You might wonder how this is possible. Isn’t it practically the definition of overfitting that it is an enhancement of the strength of an evidential update through fitting to noise in the data?

Sort of. It is super important to keep in mind the distinction between a model and a distribution. A distribution is a single probability function over your possible observable data. A model is a set of distributions, characterized by a set of parameters. When we say that some models have the potential to overfit a set of data, what we are really saying is that some models contain distributions that overfit the data.

Why is this important? Because assessing the posterior probability of the model is not the same as assessing the posterior probability of the overfitting distribution within the model! Here’s Bayes’ rule, applied to the model and to the overfitting distribution:

(1) P(M | D) = P(M)・P(D | M) / P(D)

(2) P(theta hat | D) = P(theta hat)・P(D | theta hat) / P(D)

It’s clear how to evaluate equation (2). You have some prior probability assigned to theta hat, you know how to assess the likelihood function P(D | theta hat), and P(D) is an integral that is in principle do-able. In addition, equation (2) has the scary feature we’ve been talking about: the likelihood function P(D | theta hat) is really really large if our parameter theta hat overfits the data, potentially large enough to swamp the priors and screw up our Bayesian calculus.

But what we’re really interested in evaluating is not equation (2), but equation (1)! This is, after all, model selection; we are in the end trying to assess the quality of different models, not individual distributions.

So how do we evaluate (1)? The key term is P(D | M); your prior over the models and the data you receive are not too important for the moment. What is P(D | M)? This question does not actually have an obvious answer… M is a model, a set of distributions, not a single distribution. If we were looking at one distribution, it would be easy to assess the likelihood of the data given that distribution.

So what does P(D | M) really mean?

It represents the average probability of the data, given the model. It’s as if you were to draw a distribution at random from your model, and see how well it fits the data. More precisely, you draw a distribution from your model, according to your prior distribution over the distributions in the model.

That was a mouthful. But the basic idea is simple; a model is an infinite set of distributions, each corresponding to a particular set of values for the parameters that define the model. You have a prior distribution over these values for the parameters, and you use this prior distribution to “randomly” select a distribution in your model. You then assess the probability of the data given that distribution, and voila, you have your likelihood function.

In other words…

P(D | M) = ∫ P(D | θ) P(θ | M) dθ

Now, an overfitting model has a massive space of parameters, and in some small region of this space contains distributions that fit the data really well. On the other hand, a simple model that generalizes well has a small space of parameters, and a region of this space contains distributions that fit the data well (though not as well as the overfitter).

So on average, you are much less likely to select the optimal distribution in the overfitting model than in the generalizable model. Why? Because the space of parameters you must search through to find it is so much larger!

True, when you do select the optimal distribution in the overfitting model, you get rewarded with a better fit to the data than you could have gotten from the nice model. But the balance, in the end, pushes you towards simpler and more general models.

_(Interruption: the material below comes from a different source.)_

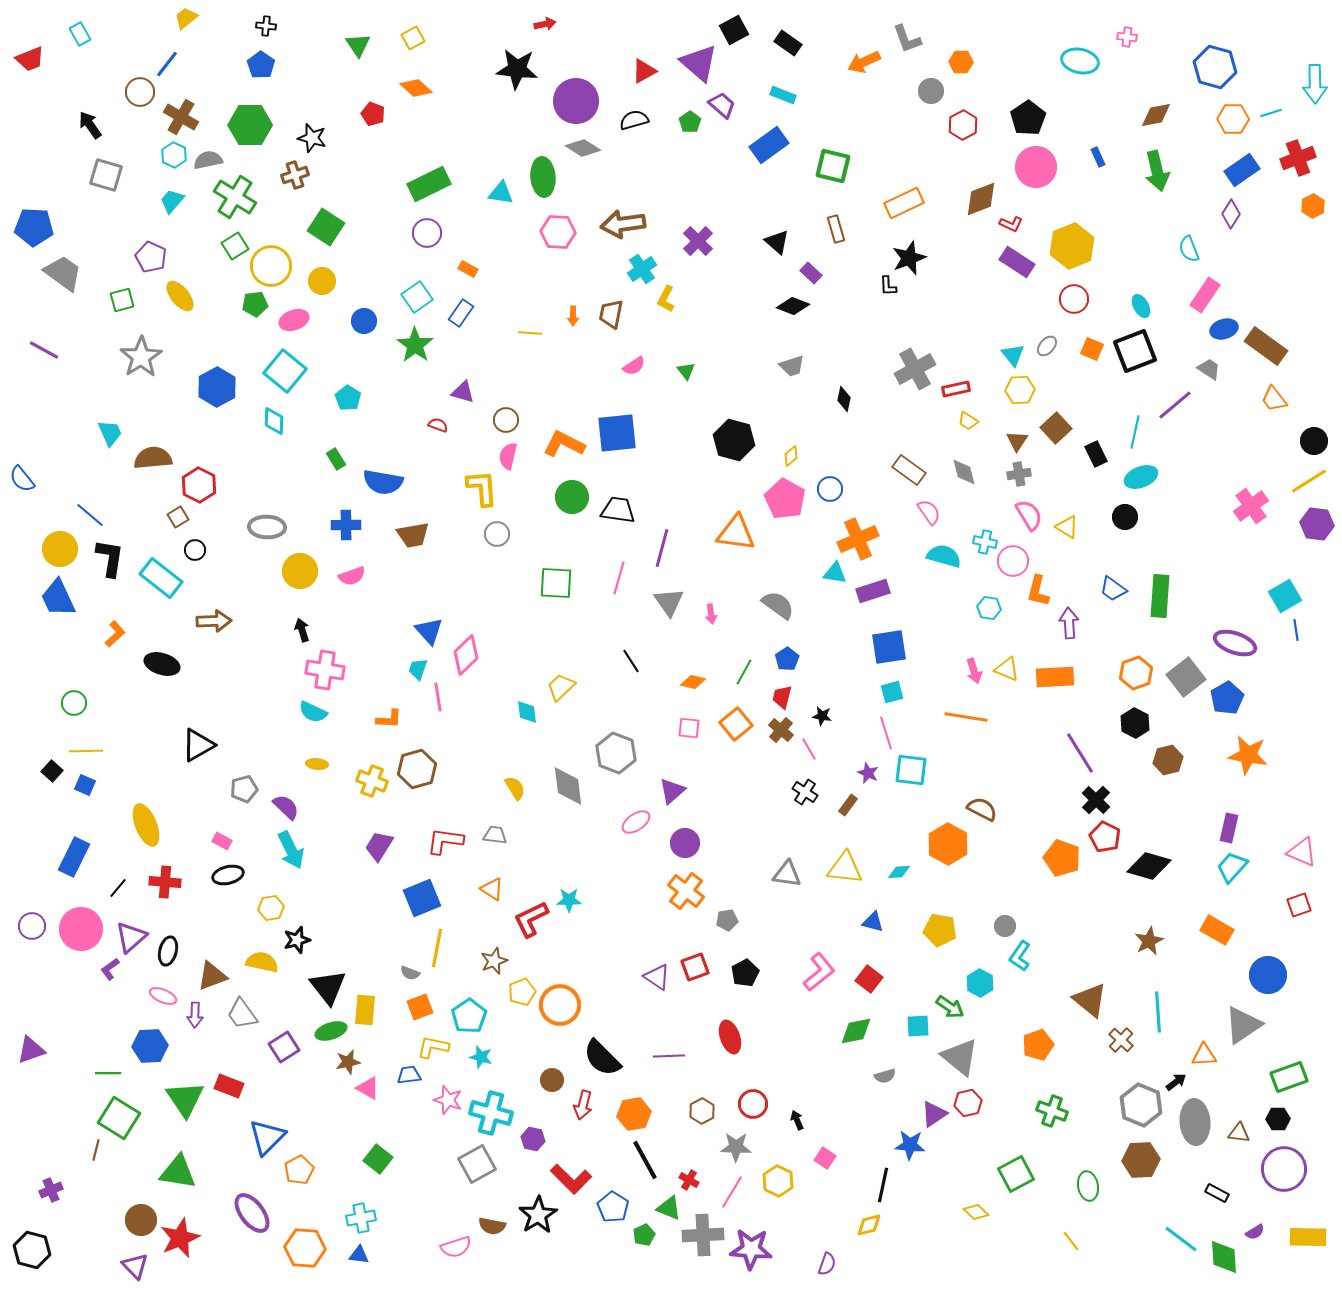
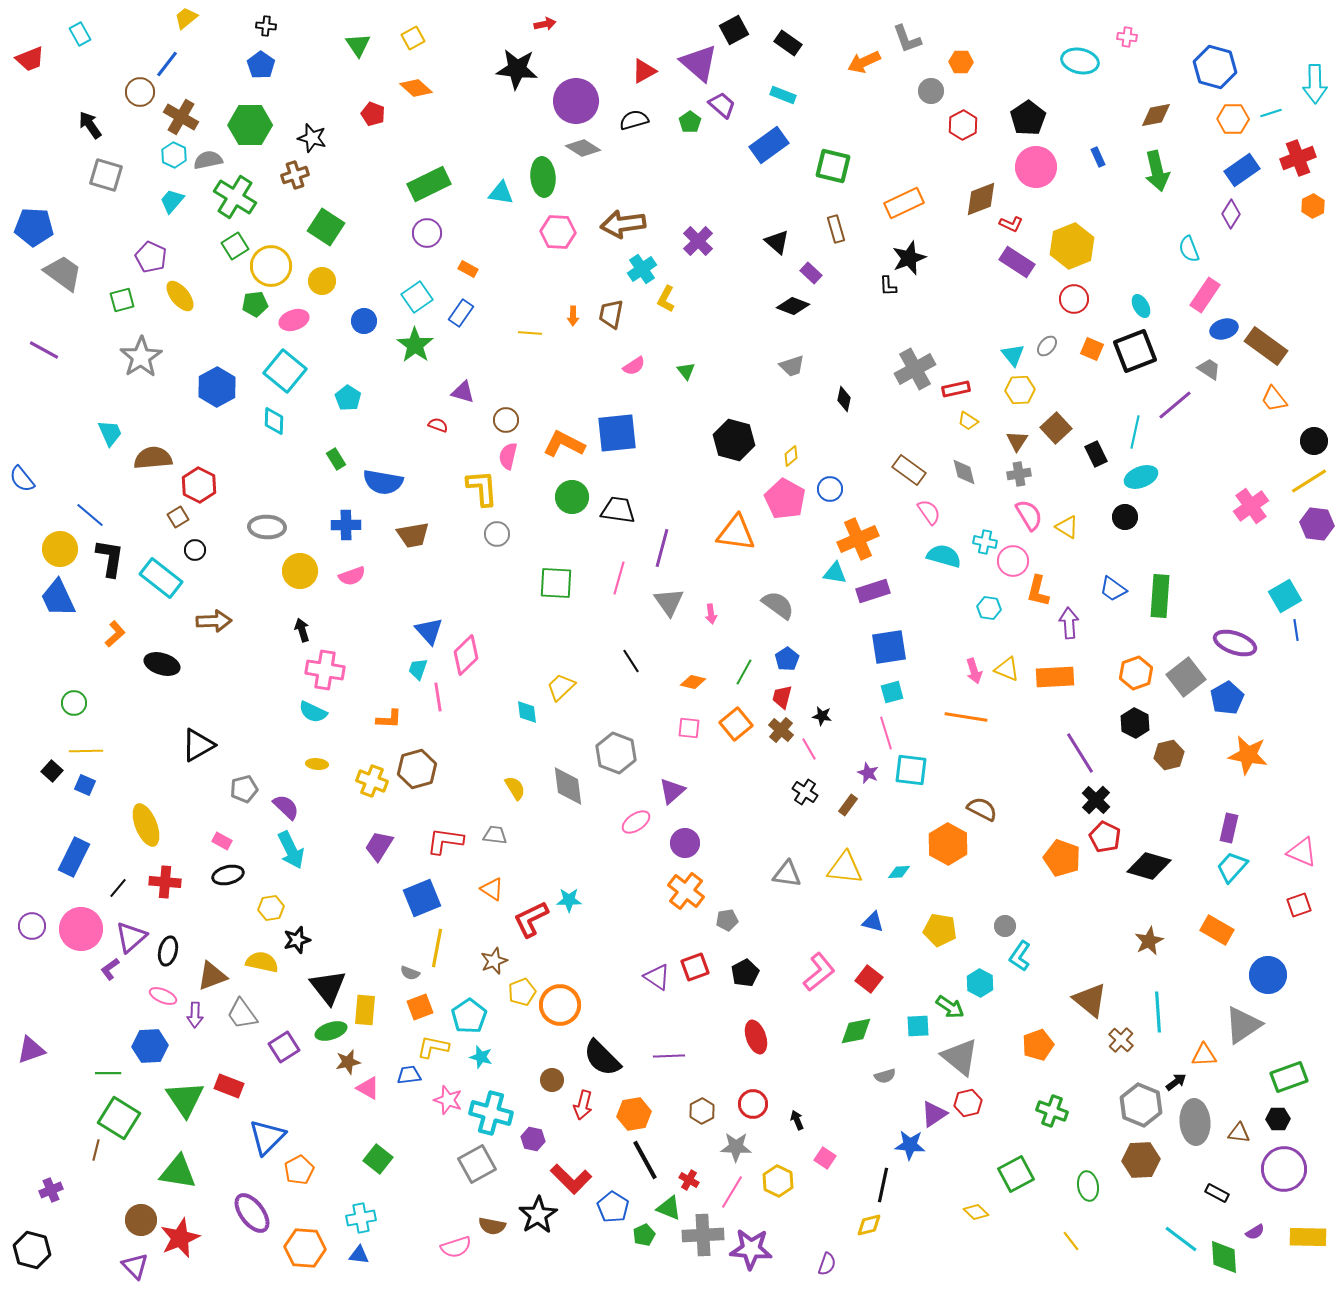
brown hexagon at (1168, 760): moved 1 px right, 5 px up
red ellipse at (730, 1037): moved 26 px right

This is the Bayesian Occam’s Razor! Models that are underparameterized do poorly on average, because they just can’t fit the data at all. Models that are overparametrized do poorly on average, because the subset of the parameter space that fits the data well is so tiny compared to the volume of the parameter space as a whole. And the models that strike the perfect balance are those that have enough parameters to fit the data well, but not too many as to excessively bloat the parameter space.

Here are some lecture slides from these great notes that have some helpful visualizations:

Screen Shot 2018-03-16 at 2.33.34 AMScreen Shot 2018-03-16 at 2.33.50 AM

Recapping in a few sentences: Simpler models are promoted, simply because they do well on average. And evidential support for a model comes down to the performance on average, not optimal performance. The likelihood in question is not P(data | best distribution in model), it’s P(data | average distribution in model). So overfitting models actually don’t get as much evidential support from data when assessing the model quality as a whole!

Ain’t that cool??

All about IQ

IQ is an increasingly controversial topic these days. I find that when it comes up, different people seem to be extremely confident in wildly different beliefs about the nature of IQ as a measure of intelligence.

Part of this has to do with education. This paper analyzed the top 29 most used introductory psychology textbooks and “found that 79.3% of textbooks contained inaccurate statements and 79.3% had logical fallacies in their sections about intelligence.” [1]

This is pretty insane, and sounds kinda like something you’d hear from an Alex Jones-style conspiracy theorist. But if you look at what the world’s experts on human intelligence say about public opinion on intelligence, they’re all in agreement: misinformation about IQ is everywhere. It’s gotten to the point where world-famous respected psychologists like Steven Pinker are being blasted as racists in articles in mainstream news outlets for citing basic points of consensus in the scientific literature.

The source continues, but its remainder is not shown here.